От дедушки невесту повели в празднично убранные двусветные сени. И вот заиграли гудцы, заблистали золотные одежды придворных. В палату вступили греки в парчовых приволоках с собольими оторочками… Внезапно смолкло торжественное пипелование, пропали счастливые говоры, онемел дворец. И в этой немоте негаданно, не ко времени, неуместно прозвучал один-единственный возглас: «Великий государь Святослав Всеволодович только что почил в Бозе!» Зашаталась невеста Евфимия, внучка Святослава, правнучка Всеволожа. Её подхватили под руки. Потом были плачевопльствие, долгое смятение и очень далёкий путь. Куда? На чём? Представляла плохо. Мысли смешались. Тряска истомила вконец. Многие части тела нестерпимо болели. Страдания оказались длительны, и путешественница привыкла к ним.
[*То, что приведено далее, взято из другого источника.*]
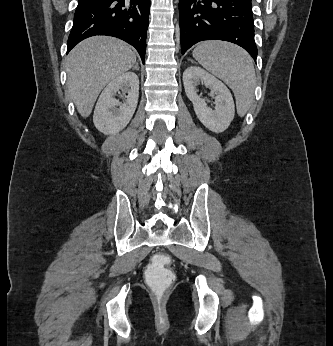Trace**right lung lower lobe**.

Успокоение же пришло столь нежданно, что она открыла глаза.

Перед ней сидел Карион Бунко в собольем зипунце.

- С возвращением к жизни, Евфимия Ивановна!

- Ты? Тут?.. Где я? - пролепетала поражённая узница, оказавшись вовсе и не в темнице, и не в тесной коморе в челе Стрельной башни, и не в боковуше Васёнышева дворца под семью замками.